Higher tax on ISK – how does it affect me?

The Government has submitted a proposal to increase the tax on the Investment Savings Account. In practice, the increase means using the government loan rate plus one percentage point instead of only adding 0.75 percentage points as it is right now.

This means a significant increase in the tax on long-term savings

The increase in the tax on ISK is part of the Left Party’s demand for increased tax for those with higher incomes and now it seems that they want to get through the proposal. Since they think that savings in ISK and capital insurance mainly benefit those who have a lot of savings and income from capital, they want to raise taxes. The fact that they are aiming for ISK seems to be because they did not get through their other attempts to raise taxes, for example by raising the break point for state tax and changing the 3:12 rules.

The tax on ISK is different compared to ordinary fund accounts where you have 30% profit tax when you sell something. Instead, a flat rate tax is calculated on an ISK, which is calculated by multiplying the capital base by the government loan rate plus 0.75 percentage points. The proposal entails multiplying the government loan rate plus 1 percentage point, which is 0.25 percentage points more than before.
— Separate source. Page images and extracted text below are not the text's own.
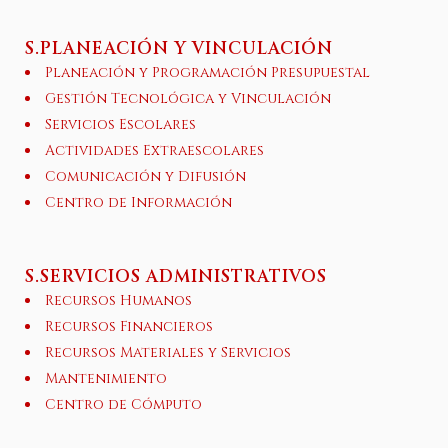
S.PLANEACIÓN Y VINCULACIÓN
Planeación y Programación Presupuestal
Gestión Tecnológica y Vinculación
Servicios Escolares
Actividades Extraescolares
Comunicación y Difusión
Centro de Información
S.SERVICIOS ADMINISTRATIVOS
Recursos Humanos
Recursos Financieros
Recursos Materiales y Servicios
Mantenimiento
Centro de Cómputo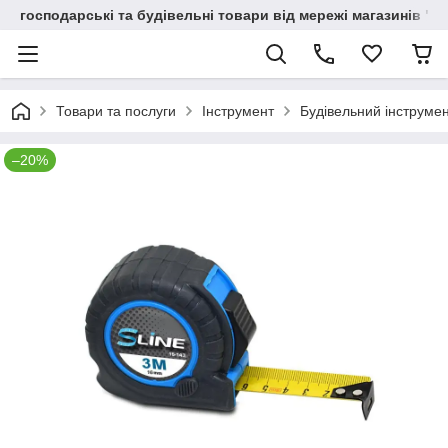
господарські та будівельні товари від мережі магазинів "В
Товари та послуги
Інструмент
Будівельний інструме
–20%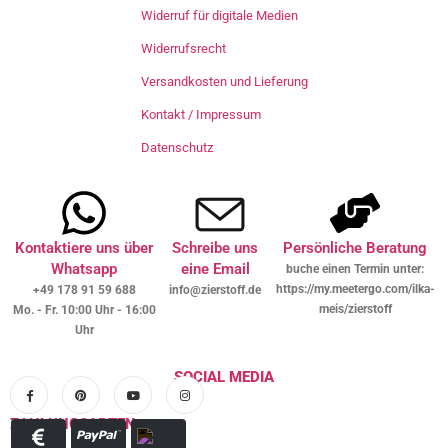
Widerruf für digitale Medien
Widerrufsrecht
Versandkosten und Lieferung
Kontakt / Impressum
Datenschutz
Kontaktiere uns über
Schreibe uns
Persönliche Beratung
Whatsapp
eine Email
buche einen Termin unter:
https://my.meetergo.com/ilka-
+49 178 91 59 688
info@zierstoff.de
meis/zierstoff
Mo. - Fr. 10:00 Uhr - 16:00
Uhr
SOCIAL MEDIA
ZAHLUNGSARTEN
Since you have only increased part of the calculation of the tax, you can not say on a straight arm how much difference it makes, but you first have to count on it. But in concrete terms, the increase could mean a tax increase of around 20% in one year, which is quite a lot. The sad thing about this proposal is that it not only affects the “rich” but basically everyone who wants to try to get some long-term private savings.

What is an Investment Savings Account and how does it work?
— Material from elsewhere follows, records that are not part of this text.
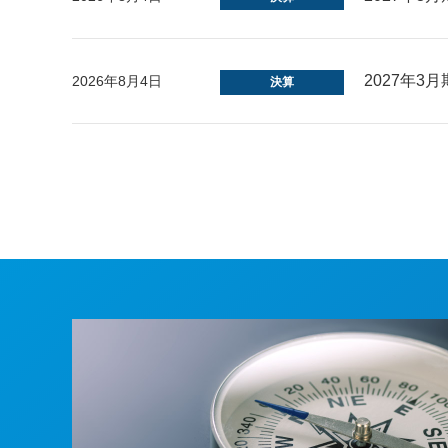
2027年
2026年8月4日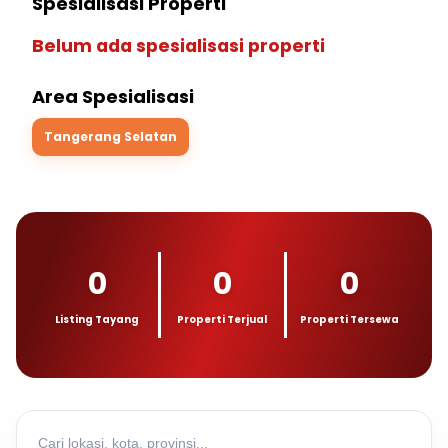
Spesialisasi Properti
Belum ada spesialisasi properti
Area Spesialisasi
Tangerang Selatan
0
0
0
Listing Tayang
Properti Terjual
Properti Tersewa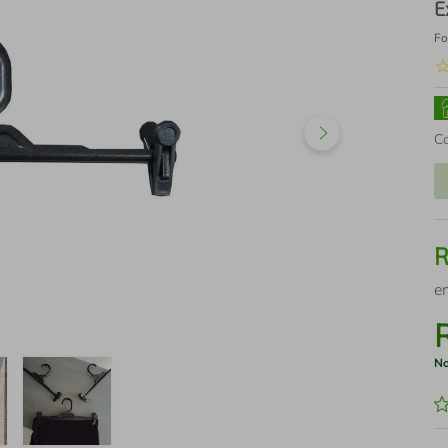
E
Fo
C
e
No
After the old alternatives for private pension savings – private pension insurance and IPS (individual pension savings) – were basically abolished by the expiry of the right to deduct them, the Investment Savings Account (ISK) is instead the new main alternative. The idea of ​​ISK is that it should be a modern and flexible alternative for those who want to save on pension or have some type of long-term savings in private.

An ISK is a collection account with which you can buy and own eg shares and funds. There are some important differences between such an account and a regular stock or mutual fund account. In normal cases, you should always declare sales and then pay 30% tax on profits when you have sold an item. With an ISK you avoid this as you instead have a standard tax which is calculated based on the value of the account divided by the whole year, etc.

This means, firstly, that you do not have a 30% profit tax but instead tax otherwise. The standard tax is calculated as previously stated on the basis of the national mortgage rate (which may vary up and down depending on the interest rate situation). Right now, the interest rate is generally very low and this has also led to low government loan rates. This, in turn, means that the interest rate on ISK is relatively low and is currently fixed at the lower limit of 1.25 percent. Thus, in most cases, you earn from having your investments in an ISK instead of a regular mutual fund account.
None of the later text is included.